Days of Wonder has released several expansions to the game. All these expansions require at least one copy of the original game to be played. The expansions are listed in chronological date of release.

Terrain Pack
This expansion pack consists mostly of new terrain, landmarks and badges, and only 4 scenarios. Its main purpose is to allow for a much greater variety in scenario creation. Using its components players can design a wide variety of new scenarios, and are able to tap into the hundreds of user-developed scenarios from the Memoir 44 website. Examples of tiles include landmarks like a radar station (with optional special rules), roads (which enhance movement), railroads and a train, new bridges and badges (Airborne, engineers).
Terrain Pack

Eastern Front
This expansion pack comes with a new side, the Soviet Union. The Red Army consists of Infantry figures, T-34 tanks and the ZIS-3 Artillery gun.  It contains terrain, mainly winter terrain, badges, a Commissar Chip, and extra rules to play one of the 8 new scenarios included with the game.
Eastern Front

Winter / Desert Board Map
This is a new board for use with the expansions. One side features a desert map for use with the Terrain Pack and Mediterranean Theatre expansion and the other side features a winter map for use with the Eastern Front expansion or snowy scenarios on the Western Front.
Simplified Campaign Rules and Blitz Rules are also added.
Winter Desert Board

Pacific Theatre
This expansion features the Japanese army including infantry figures, Type 95 Ha-Go light tanks, and the Type 88 75 mm AA Gun used as artillery piece.

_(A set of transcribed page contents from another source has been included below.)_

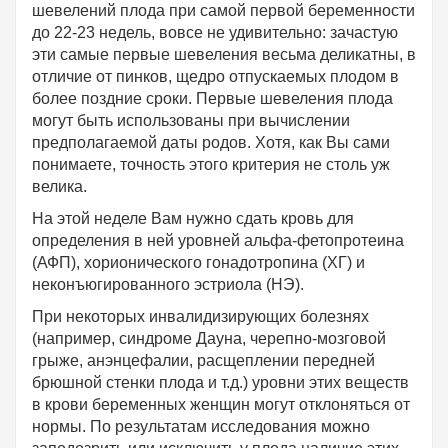
шевелений плода при самой первой беременности
до 22-23 недель, вовсе не удивительно: зачастую
эти самые первые шевеления весьма деликатны, в
отличие от пинков, щедро отпускаемых плодом в
более поздние сроки. Первые шевеления плода
могут быть использованы при вычислении
предполагаемой даты родов. Хотя, как Вы сами
понимаете, точность этого критерия не столь уж
велика.
На этой неделе Вам нужно сдать кровь для
определения в ней уровней альфа-фетопротеина
(АФП), хорионического гонадотропина (ХГ) и
неконъюгированного эстриола (НЭ).
При некоторых инвалидизирующих болезнях
(например, синдроме Дауна, черепно-мозговой
грыже, анэнцефалии, расщеплении передней
брюшной стенки плода и т.д.) уровни этих веществ
в крови беременных женщин могут отклоняться от
нормы. По результатам исследования можно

The expansion also features new terrain tiles, all in Pacific style, with jungles, rice paddies and more. Also included are War Ships (destroyer, Aircraft carrier) and the night visibility chart, which influences fighting and range.
Pacific Theater

Air Pack
This expansion pack, released on December 18, 2007, introduces airplanes into the scenarios. It includes a set of 8 painted miniature planes, air rules for scenarios, updated command cards, and updated scenarios.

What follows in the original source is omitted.